# Can anyone tell me about top bar hives?



## Bebop (Feb 28, 2010)

I don't know why, but I'm having problem with finding info and plans. All I know is that they're perfect for those with limited resources, which is my case.
Please let me know if you have one, pros and cons, or can point me in the direction of a website.

I do know though that I won't get at much honey or wax from these hives, but I am okay with that if they're definitely cheaper than starting with regular hives.


----------



## rwur961615 (May 24, 2008)

Youtube has many videos on how to build one I just finished making a hive very cheaply after watching the videos.
Rick


----------



## indypartridge (Oct 26, 2004)

Here's a couple of good links:
http://www.bushfarms.com/beestopbarhives.htm

http://beenatural.wordpress.com/top-bar-hives/

Also, if you do search on this forum for "top bar" there are quite a few previous threads that may be of interest.


----------



## jacqueg (Feb 21, 2010)

Another link -

http://www.backyardhive.com


----------



## lunagardens (Jul 17, 2005)

This is a bit late but I have not visited in a while. I am begining my top bar beehive construction this weekend using the free plans provided by the Barefoot beekeeper. (total for all supplies needed to make the top bar beehive? Under $35!!! and simple higher level beginner methods/tools. Just basic and easy!)
Making one for myself & 1 for a most generous and kindered soul Landlord of ours as a surprise holiday gift along with the book BFBK sells on the site: http://www.biobees.com/
He has free top bar hive plans downloadable on his right top side bar-click for the free plans/newsletter page & u will see it.
I did find the plans a bit hard to follow but luckily it comes with full color pictures. Being my first time with my very own beehive, the names for certain parts are what confused me. Just write down & graph the pictures/sizes for reference in the woodshop while building. Otherwise, it is amazing how easy it is compared to reg. box hives and WAY less cost involved unless your using cedar. I will use cedar in any following ones I build but the first I am using just plain ol' pine. Would hate to make any mistakes after investing in cedar for something I have never built.
Anyway, I HIGHLY advise the above site. I find it to be very helpful. They have a forum for helping with the top bar hive, plus the book is under $13 & with the free plans you cant go wrong.
I hope this helps. Being it is still early before the bee buying season, you have plenty of time to check it out and build a few.
Best of luck to you!


----------



## Handyman (Sep 11, 2009)

Thanks everyone who replied. I too have plans of building a couple tbhs this winter.


----------



## Kmac15 (May 19, 2007)

DH build one last winter and put a box of bees in this past spring. They did great. One problem was that he decided to make it a bit longer....DON'T do this. It is a monster at 4 feet and hard to move around.
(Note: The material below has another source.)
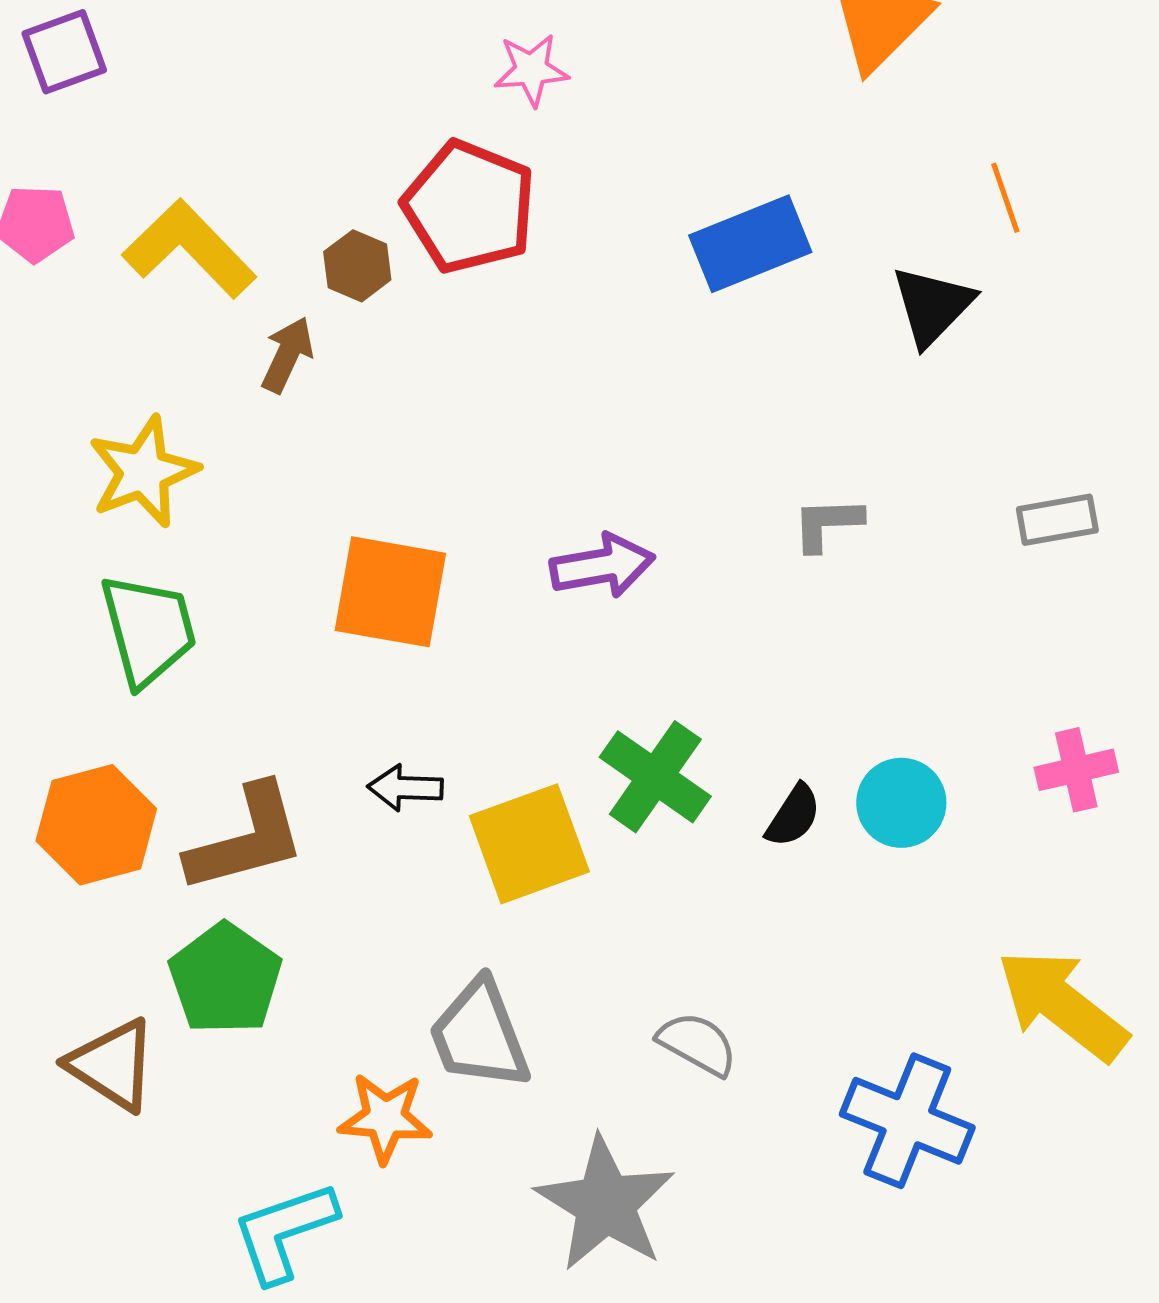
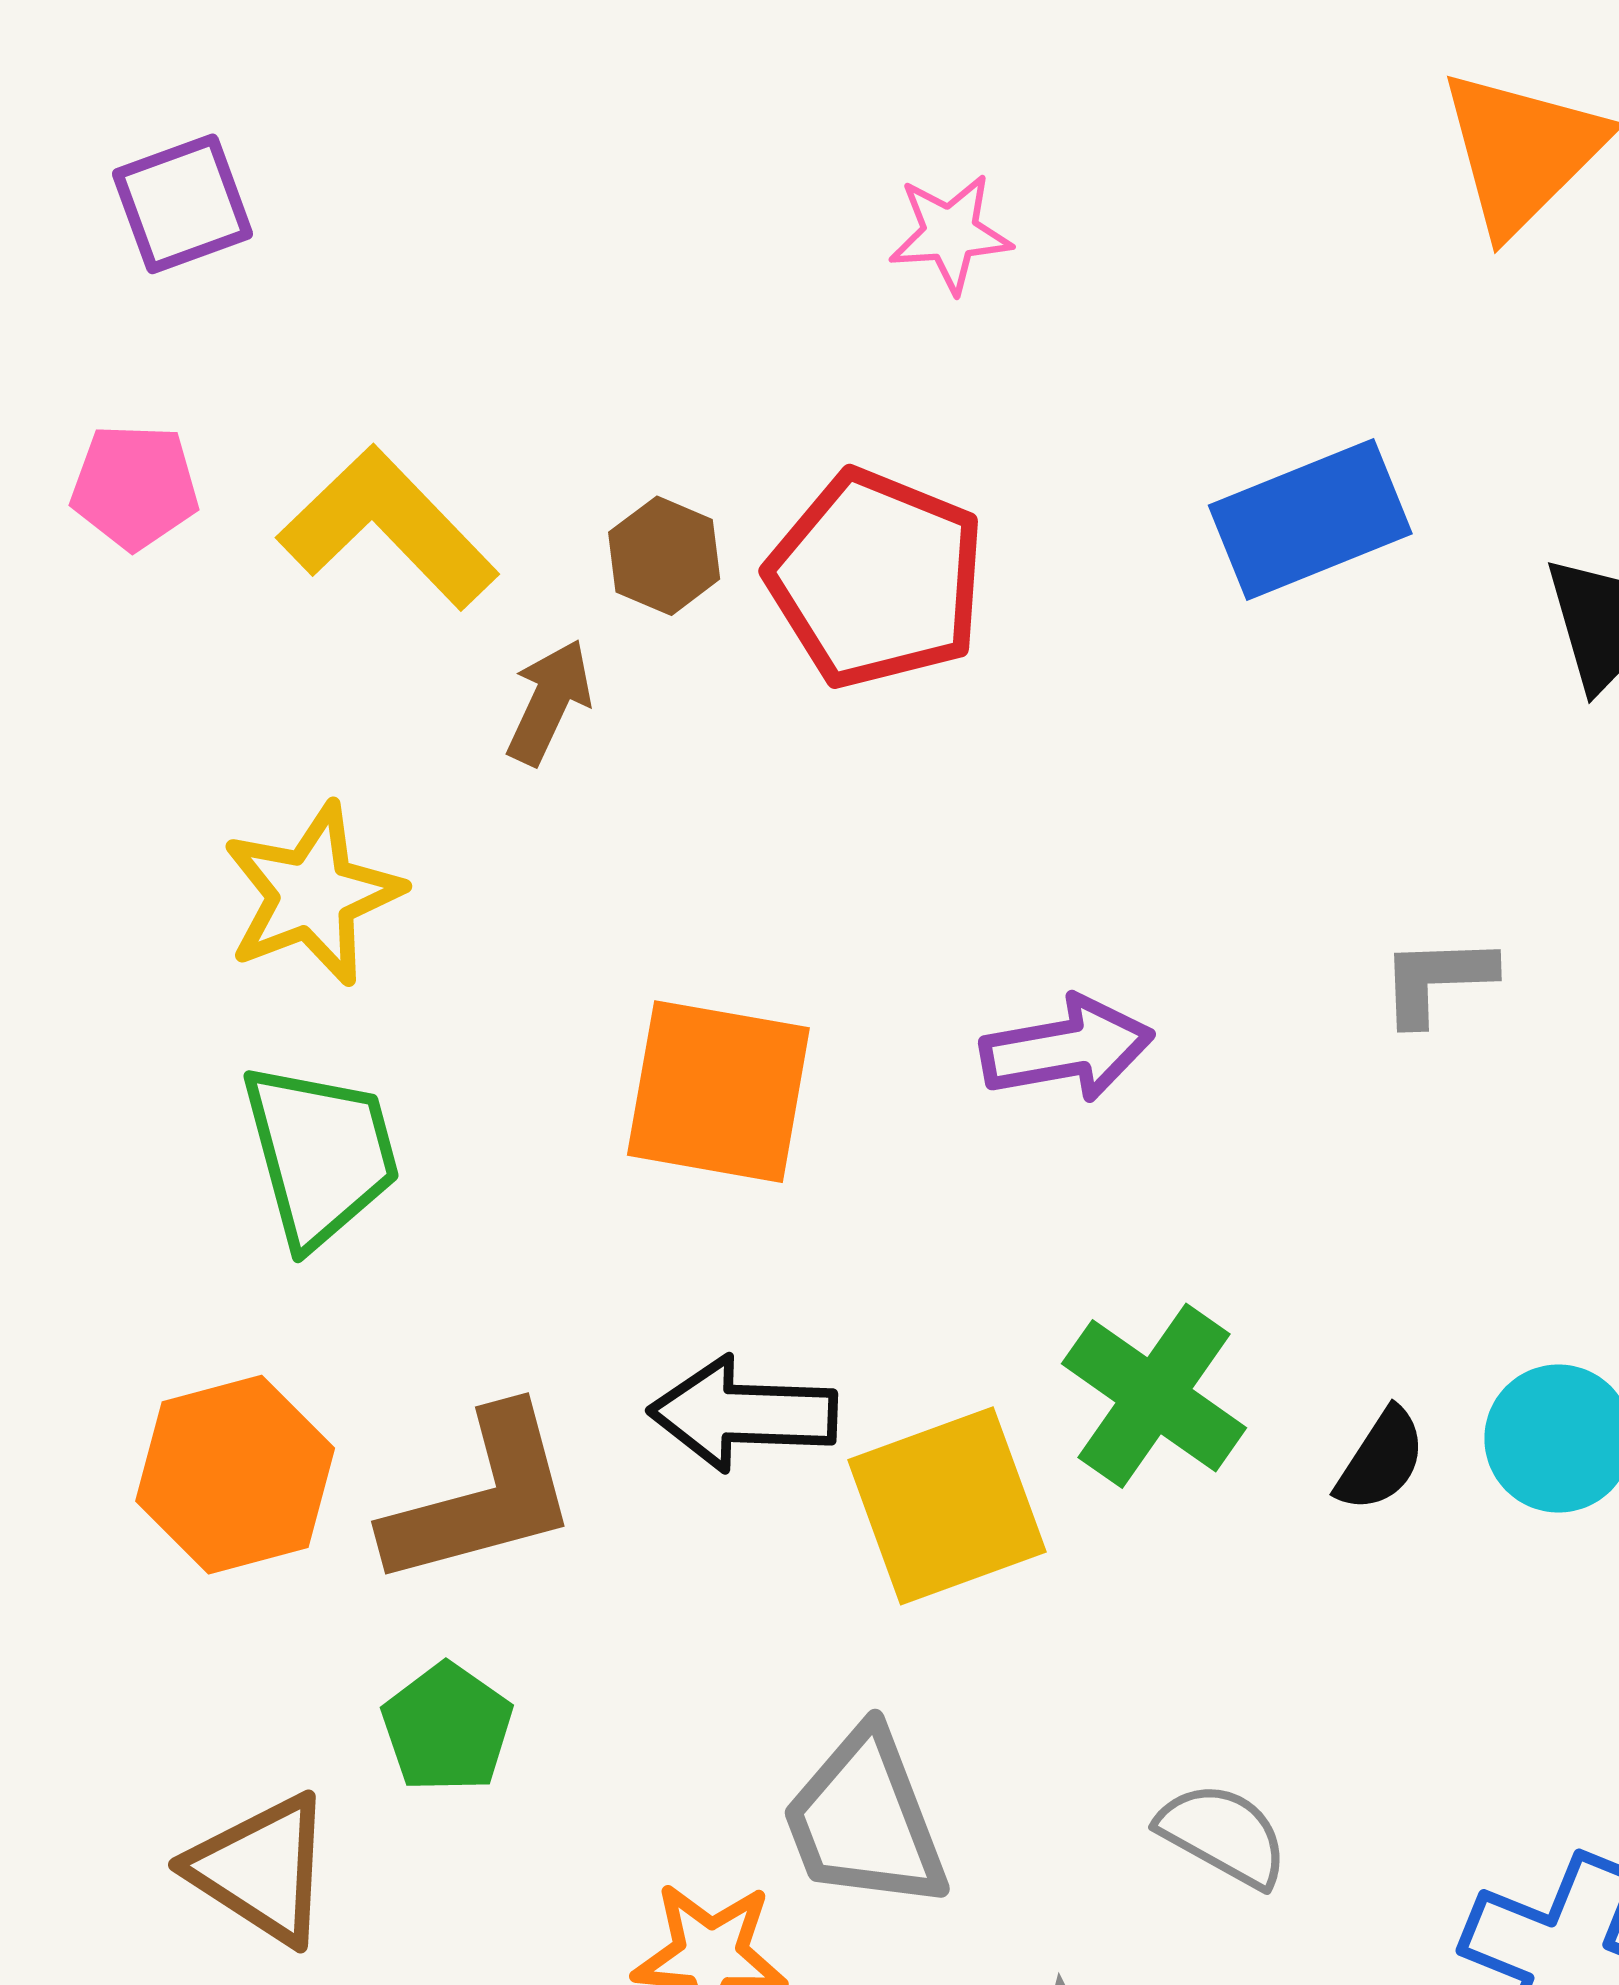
red pentagon: (469, 207) -> (876, 579), moved
black arrow: (405, 788) -> (743, 1414), size x1.5
green pentagon: (225, 979) -> (447, 1728), size x0.7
He did add a 'platform' on the end to place an entrance feeder. If you have any specific questions just let me know and he can answer them. 
Because I don't spin out my honey, I always use the crush and drain method, I find it is a good hive for me.


----------



## windhound (Mar 18, 2008)

Kmac15 said:


> DH build one last winter and put a box of bees in this past spring. They did great. One problem was that he decided to make it a bit longer....DON'T do this. It is a monster at 4 feet and hard to move around.
> 
> He did add a 'platform' on the end to place an entrance feeder. If you have any specific questions just let me know and he can answer them.
> Because I don't spin out my honey, I always use the crush and drain method, I find it is a good hive for me.


LOl, made ours 3' long and wished we made it 4'!
Don't see any need to move it once it's setup, and they were filling it up at an incredible pace last spring/summer!


----------



## BjornBee (Jan 17, 2011)

Bebop,
I have been keeping top bar hives for over 6 years now. I have general information and advice on my website that you may find useful. 

I can not add a link as I'm new here, but it's not hard to find my website. I run Bjorn Apiaries.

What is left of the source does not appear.